* _Your objective_
If an entry contains a picture, omit that picture and transcribe everything else exactly.
-- Opening Marker --
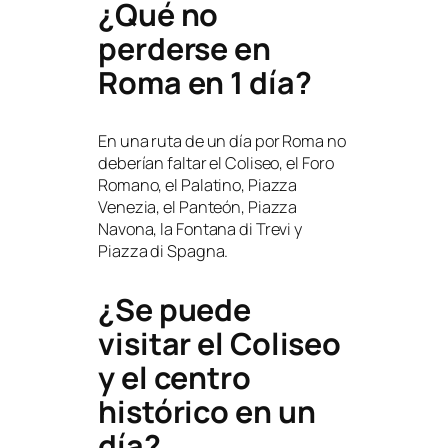
¿Qué no
perderse en
Roma en 1 día?
En una ruta de un día por Roma no
deberían faltar el Coliseo, el Foro
Romano, el Palatino, Piazza
Venezia, el Panteón, Piazza
Navona, la Fontana di Trevi y
Piazza di Spagna.
¿Se puede
visitar el Coliseo
y el centro
histórico en un
día?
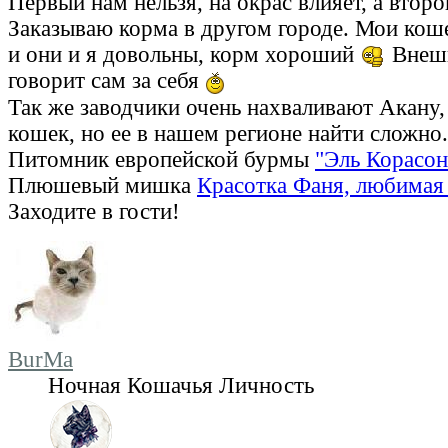
Первый нам нельзя, на окрас влияет, а второ
Заказываю корма в другом городе. Мои кош
и они и я довольны, корм хороший
Внешн
говорит сам за себя
Так же заводчики очень нахваливают Акану, 
кошек, но ее в нашем регионе найти сложно.
Питомник европейской бурмы
"Эль Корасон
Плюшевый мишка
Красотка Фаня, любимая 
Заходите в гости!
BurMa
Ночная Кошачья Личность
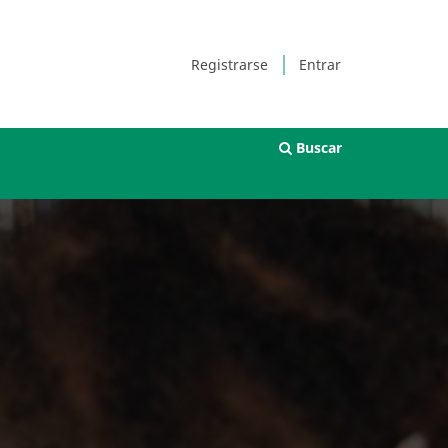
Registrarse
Entrar
Buscar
-- Closing Marker --
* _Written response_
¿Qué no
perderse en
Roma en 1 día?
En una ruta de un día por Roma no
deberían faltar el Coliseo, el Foro
Romano, el Palatino, Piazza
Venezia, el Panteón, Piazza
Navona, la Fontana di Trevi y
Piazza di Spagna.
¿Se puede
visitar el Coliseo
y el centro
histórico en un
día?
Первый нам нельзя, на окрас влияет, а второ
Заказываю корма в другом городе. Мои кош
и они и я довольны, корм хороший
Внешн
говорит сам за себя
Так же заводчики очень нахваливают Акану, 
кошек, но ее в нашем регионе найти сложно.
Питомник европейской бурмы
"Эль Корасон
Плюшевый мишка
Красотка Фаня, любимая 
Заходите в гости!
BurMa
Ночная Кошачья Личность
Registrarse
Entrar
Buscar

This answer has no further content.